Oohhhhhhhh, I didn’t actually realize that due to its position. It is behind (towards cab) the filter so I simply assumed based on its position that it preceded (functionally) the filtration. But is see what you’re saying is very likely the case as I’ve never dealt with the component and barely knew it existed until I bought a new one. This problem has had one benefit-I’ve learned a ton more about the engine! Thank you for clarification JC!
 
   / Ford 1920 fuel filter mysterious spring #70  
Oohhhhhhhh, I didn’t actually realize that due to its position. It is behind (towards cab) the filter so I simply assumed based on its position that it preceded (functionally) the filtration. But is see what you’re saying is very likely the case as I’ve never dealt with the component and barely knew it existed until I bought a new one. This problem has had one benefit-I’ve learned a ton more about the engine! Thank you for clarification JC!
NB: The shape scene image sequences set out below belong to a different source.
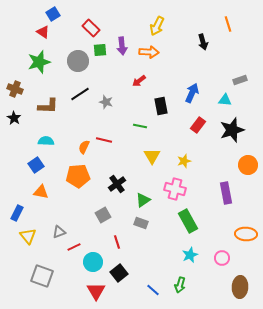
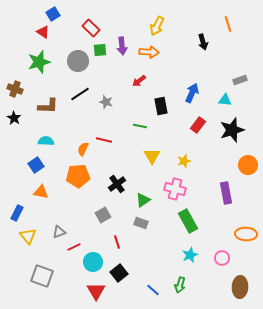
orange semicircle at (84, 147): moved 1 px left, 2 px down
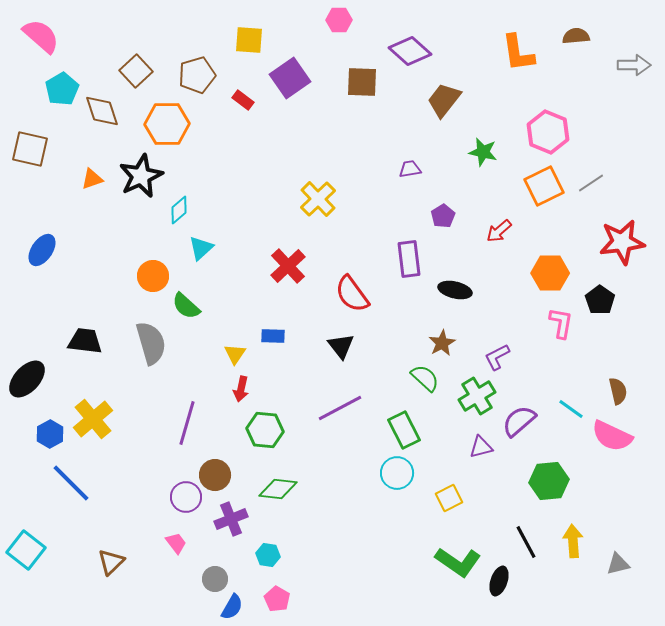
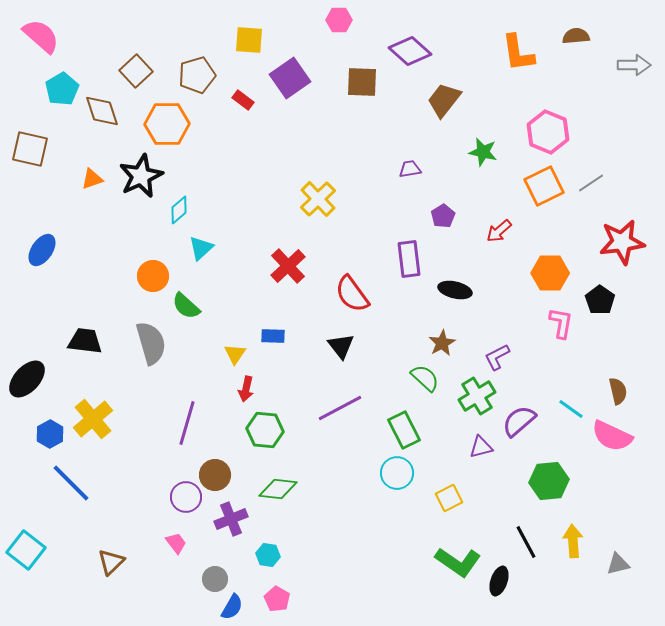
red arrow at (241, 389): moved 5 px right
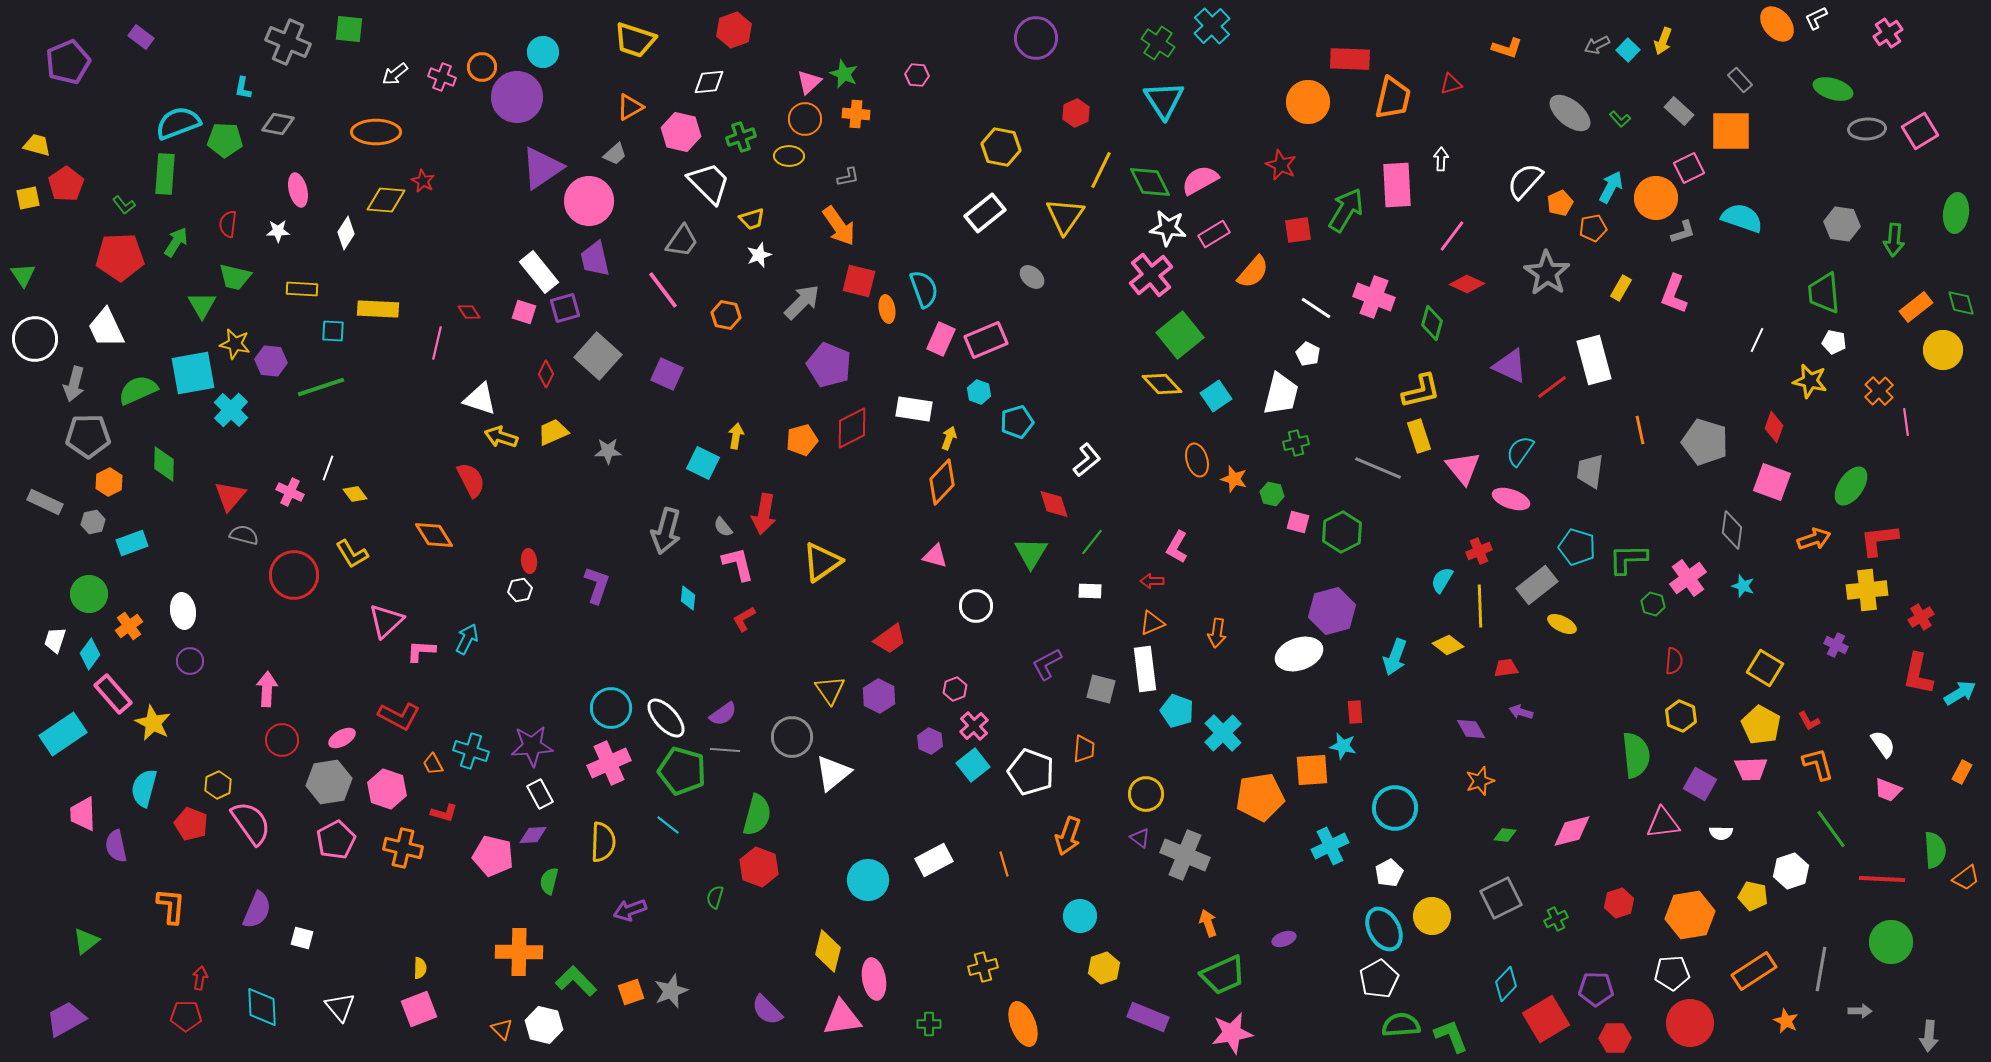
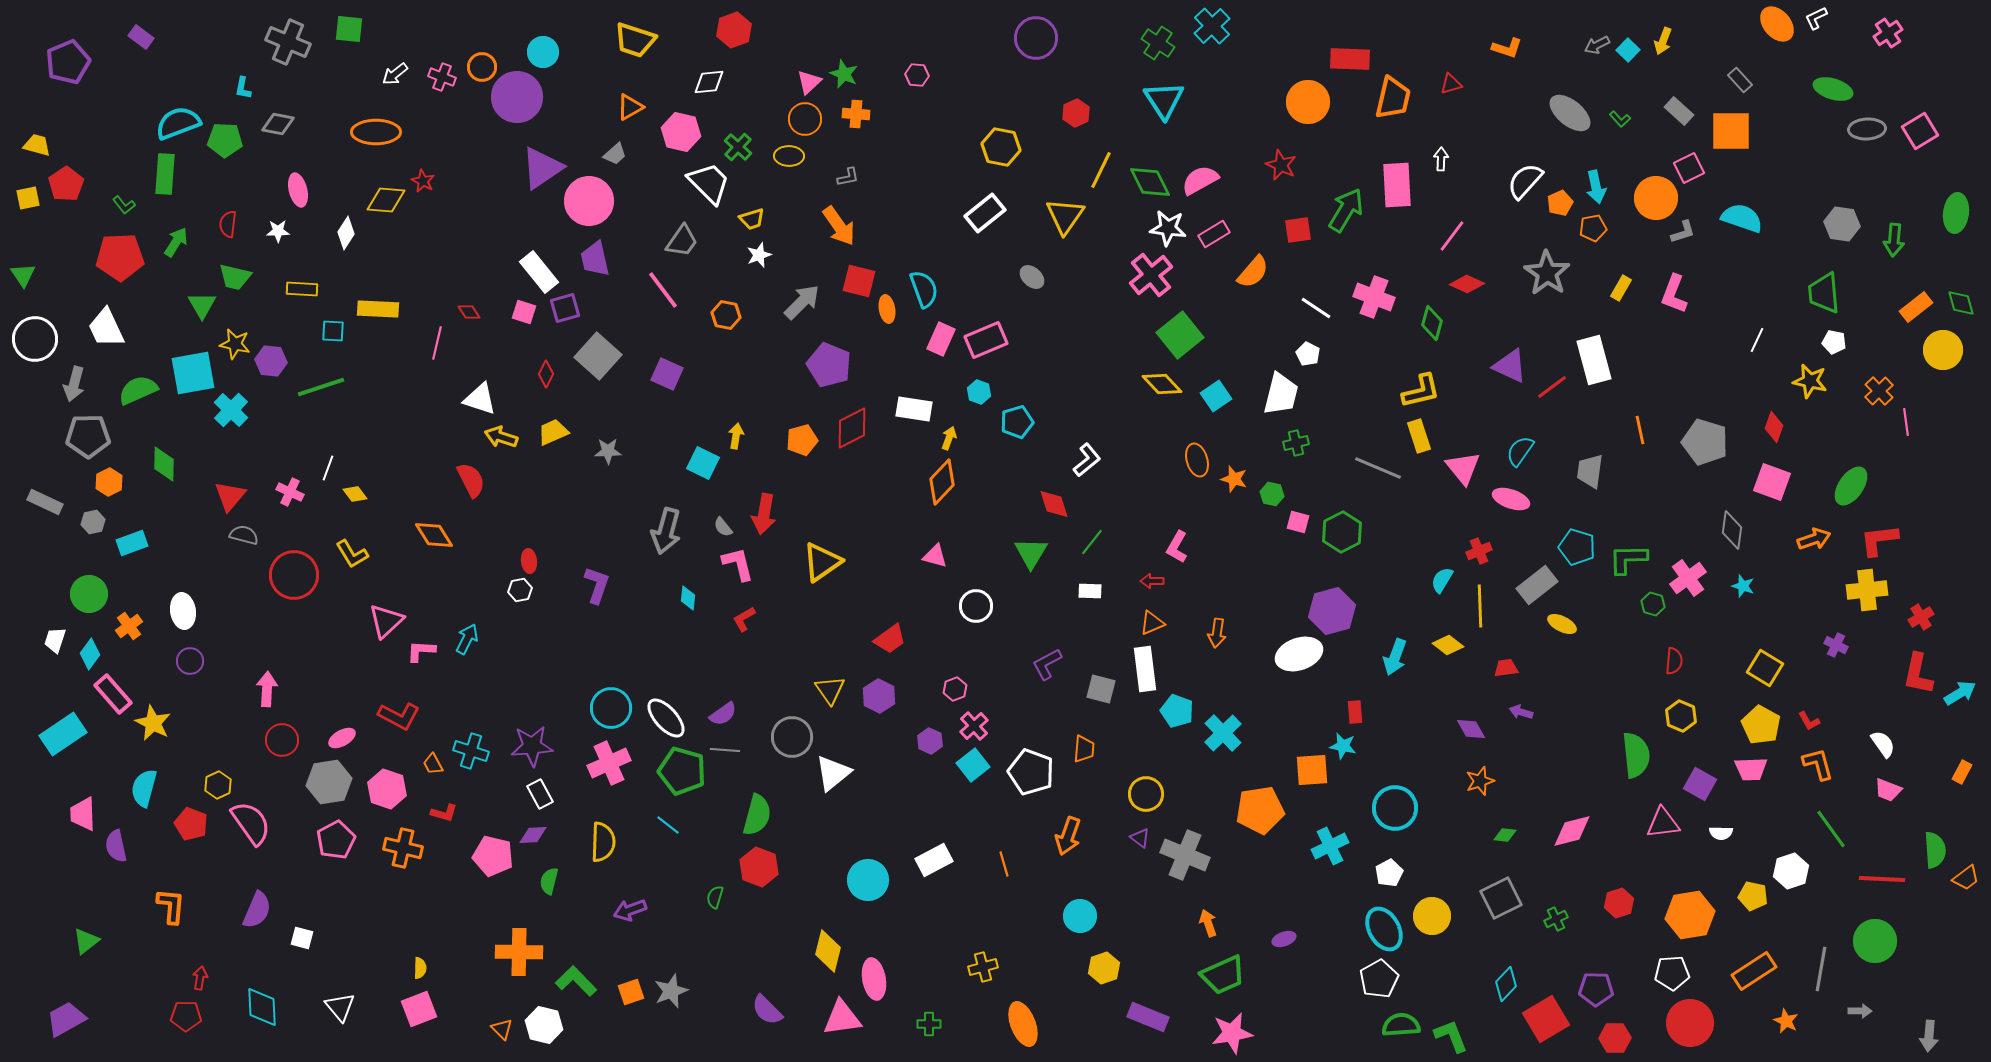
green cross at (741, 137): moved 3 px left, 10 px down; rotated 28 degrees counterclockwise
cyan arrow at (1611, 187): moved 15 px left; rotated 140 degrees clockwise
orange pentagon at (1260, 797): moved 13 px down
green circle at (1891, 942): moved 16 px left, 1 px up
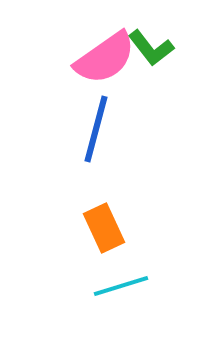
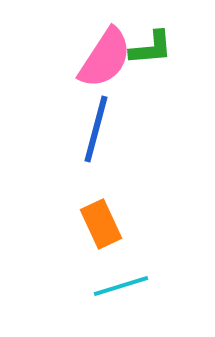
green L-shape: rotated 57 degrees counterclockwise
pink semicircle: rotated 22 degrees counterclockwise
orange rectangle: moved 3 px left, 4 px up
one other thing, if the solenoid was upstream of the filter, during switched shut down it would block the flow but any fuel in the filter bowl would continue to flow some due to fuel pump suction (positive displacement gear type pump) so engine would not die right away and that is a safety issue too. On my for 1700 I have to keep lowering throttle so engine would die. On my Kubota, as soon as I turn the engine off by the switch then it would die right away. That also works with the seat safety switch , pto and etc.